Exercise objective
The expected answer comprises all lines from the entries that contain the string "Kantonalcup".

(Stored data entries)
========

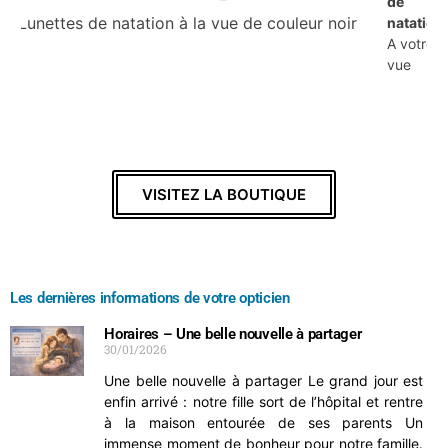
de
Grez Optic
natation
A votre
Chaussée de Jodoigne 29/1 – 1390 Grez-Doiceau
vue
010 24 57 68
boutique.grezoptic.be/eclipse
#GrezOptic #Eclipse #LunettesEclipse
#ObservationEclipse
#SécuritéVisuelle
#GrezDoiceau
#Opticien
VISITEZ LA BOUTIQUE
Photo
Voir sur Facebook
Les dernières informations de votre opticien
Grez Optic
Horaires – Une belle nouvelle à partager
15/07/26
30/01/2026
Votre Opticien Grez Optic sera fermé du 18 juillet au
Une belle nouvelle à partager Le grand jour est
21 juillet inclus.
enfin arrivé : notre fille sort de l’hôpital et rentre
à la maison entourée de ses parents Un
Je vous retrouve le 22 juillet.
immense moment de bonheur pour notre famille.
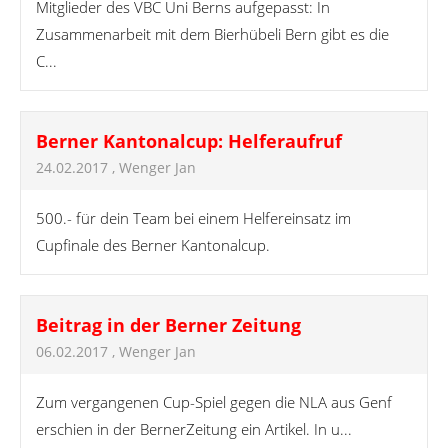
Mitglieder des VBC Uni Berns aufgepasst: In
Zusammenarbeit mit dem Bierhübeli Bern gibt es die
C...
Berner Kantonalcup: Helferaufruf
24.02.2017
, Wenger Jan
500.- für dein Team bei einem Helfereinsatz im
Cupfinale des Berner Kantonalcup.
Beitrag in der Berner Zeitung
06.02.2017
, Wenger Jan
Zum vergangenen Cup-Spiel gegen die NLA aus Genf
erschien in der BernerZeitung ein Artikel. In u...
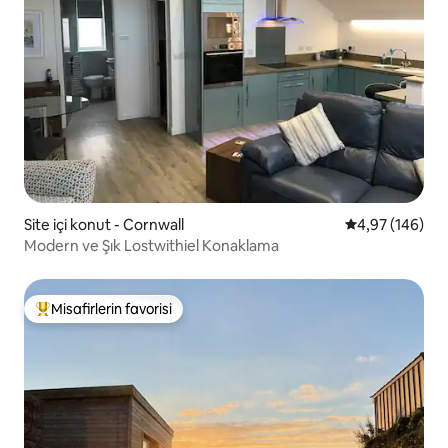
Site içi konut - Cornwall
5 üzerinden or
4,97 (146)
Modern ve Şık Lostwithiel Konaklama
Misafirlerin favorisi
Misafirlerin favorilerinden en beğenilenler arasında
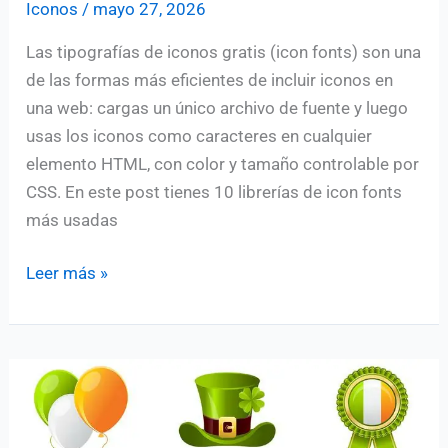
Iconos
/
mayo 27, 2026
Las tipografías de iconos gratis (icon fonts) son una
de las formas más eficientes de incluir iconos en
una web: cargas un único archivo de fuente y luego
usas los iconos como caracteres en cualquier
elemento HTML, con color y tamaño controlable por
CSS. En este post tienes 10 librerías de icon fonts
más usadas
10
Leer más »
Tipografías
de
iconos
gratis
para
web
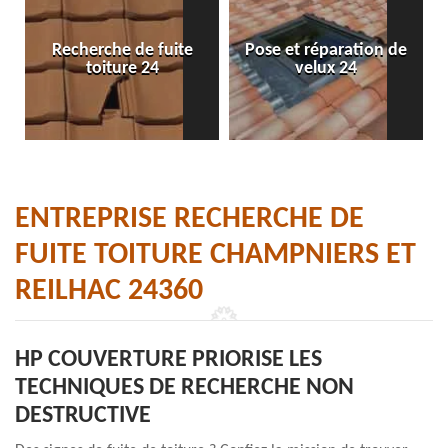
Recherche de fuite
Pose et réparation de
toiture 24
velux 24
ENTREPRISE RECHERCHE DE
FUITE TOITURE CHAMPNIERS ET
REILHAC 24360
HP COUVERTURE PRIORISE LES
TECHNIQUES DE RECHERCHE NON
DESTRUCTIVE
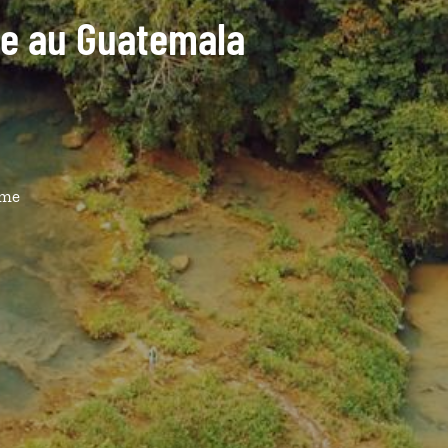
ide au Guatemala
ême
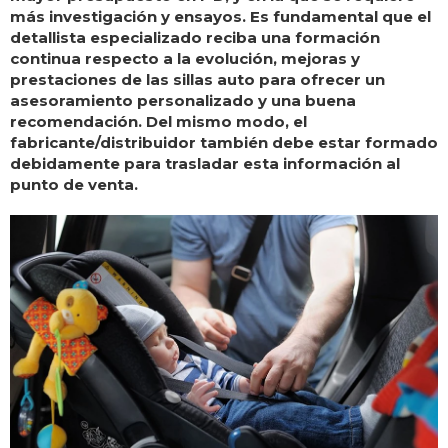
más investigación y ensayos. Es fundamental que el
detallista especializado reciba una formación
continua respecto a la evolución, mejoras y
prestaciones de las sillas auto para ofrecer un
asesoramiento personalizado y una buena
recomendación. Del mismo modo, el
fabricante/distribuidor también debe estar formado
debidamente para trasladar esta información al
punto de venta.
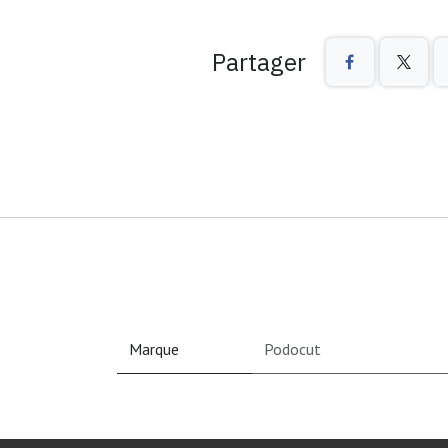
Partager
Marque
Podocut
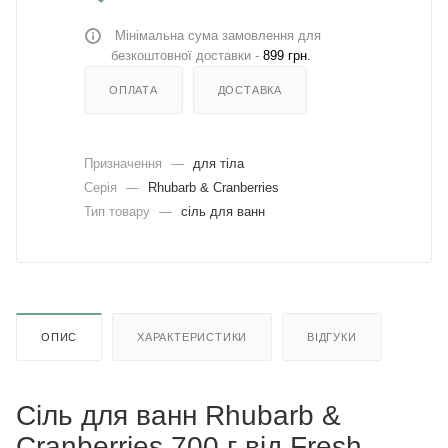
Мінімальна сума замовлення для
безкоштовної доставки -
899 грн.
ОПЛАТА
ДОСТАВКА
Призначення
—
для тіла
Серія
—
Rhubarb & Cranberries
Тип товару
—
сіль для ванн
ОПИС
ХАРАКТЕРИСТИКИ
ВІДГУКИ
Сіль для ванн Rhubarb &
Cranberries 700 г від Fresh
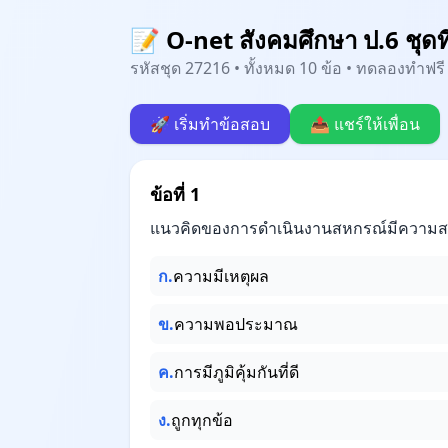
📝 O-net สังคมศึกษา ป.6 ชุดที
รหัสชุด 27216 • ทั้งหมด 10 ข้อ • ทดลองทำฟรี 
🚀 เริ่มทำข้อสอบ
📤 แชร์ให้เพื่อน
ข้อที่ 1
แนวคิดของการดำเนินงานสหกรณ์มีความสอ
ก.
ความมีเหตุผล
ข.
ความพอประมาณ
ค.
การมีภูมิคุ้มกันที่ดี
ง.
ถูกทุกข้อ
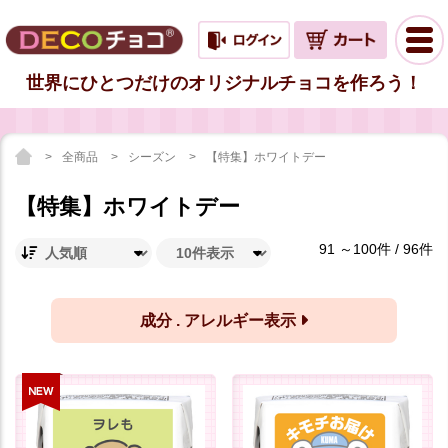
世界にひとつだけのオリジナルチョコを作ろう！
全商品
シーズン
【特集】ホワイトデー
【特集】ホワイトデー
91 ～100件 / 96件
成分 . アレルギー表示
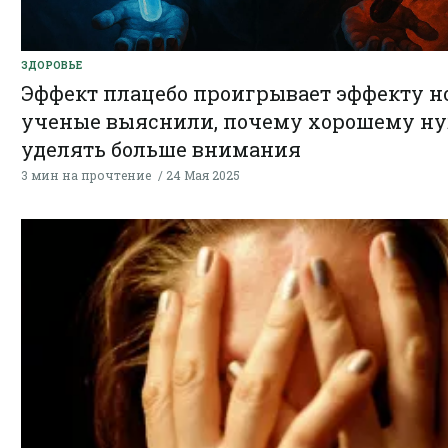
ЗДОРОВЬЕ
Эффект плацебо проигрывает эффекту но
ученые выяснили, почему хорошему н
уделять больше внимания
3 мин на прочтение
24 Мая 2025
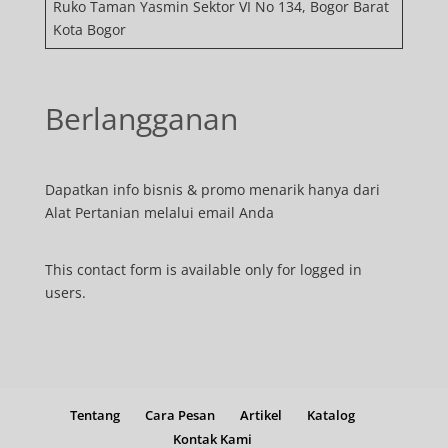
Ruko Taman Yasmin Sektor VI No 134, Bogor Barat
Kota Bogor
Berlangganan
Dapatkan info bisnis & promo menarik hanya dari
Alat Pertanian melalui email Anda
This contact form is available only for logged in
users.
Tentang
Cara Pesan
Artikel
Katalog
Kontak Kami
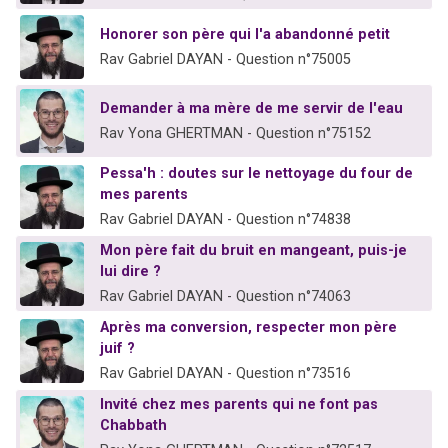
Honorer son père qui l'a abandonné petit
Rav Gabriel DAYAN - Question n°75005
Demander à ma mère de me servir de l'eau
Rav Yona GHERTMAN - Question n°75152
Pessa'h : doutes sur le nettoyage du four de
mes parents
Rav Gabriel DAYAN - Question n°74838
Mon père fait du bruit en mangeant, puis-je
lui dire ?
Rav Gabriel DAYAN - Question n°74063
Après ma conversion, respecter mon père
juif ?
Rav Gabriel DAYAN - Question n°73516
Invité chez mes parents qui ne font pas
Chabbath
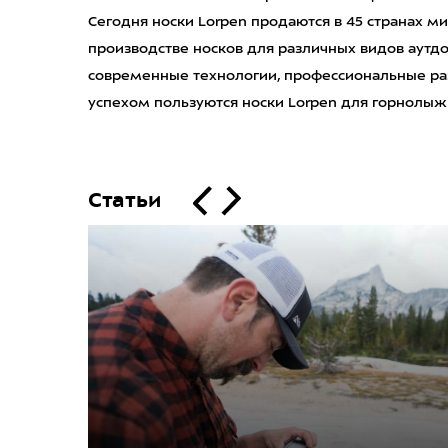
Сегодня носки Lorpen продаются в 45 странах ми
производстве носков для различных видов аутдо
современные технологии, профессиональные ра
успехом пользуются носки Lorpen для горнолыжно
Статьи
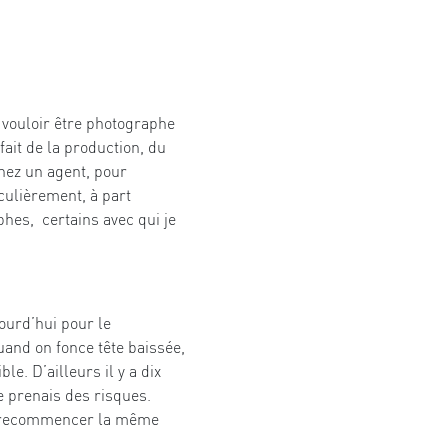
r vouloir être photographe
ait de la production, du
hez un agent, pour
culièrement, à part
phes, certains avec qui je
jourd’hui pour le
uand on fonce tête baissée,
ble. D’ailleurs il y a dix
e prenais des risques.
our recommencer la même
s…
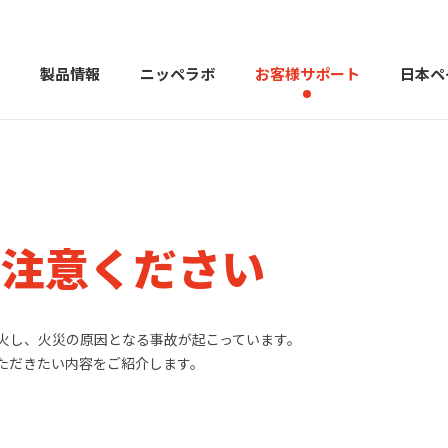
製品情報
ニッペラボ
お客様サポート
日本ペ
製品を探す
PERFECT Color Design
塗料・塗
ご注意ください
販売店様向けサイト
トップメッセージ
よくある
会社
カラーコーディネーター戸建ておすすめ配色
塗料や塗装について幅広
火し、火災の原因となる事故が起こっています。
ただきたい内容をご紹介します。
建築用塗料
重防食用塗料
用語集
住まいの塗
お問い合わせ
採用情報
CSR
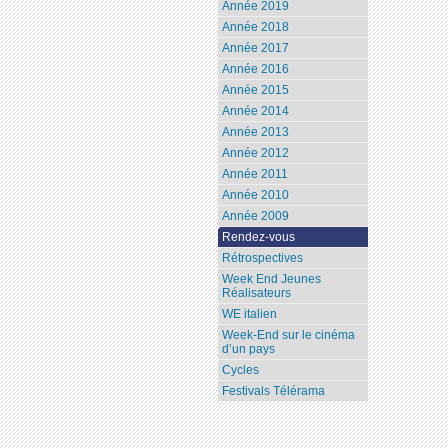
Année 2019
Année 2018
Année 2017
Année 2016
Année 2015
Année 2014
Année 2013
Année 2012
Année 2011
Année 2010
Année 2009
Rendez-vous
Rétrospectives
Week End Jeunes
Réalisateurs
WE italien
Week-End sur le cinéma
d’un pays
Cycles
Festivals Télérama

========

Answer space
Berner Kantonalcup: Helferaufruf
Cupfinale des Berner Kantonalcup.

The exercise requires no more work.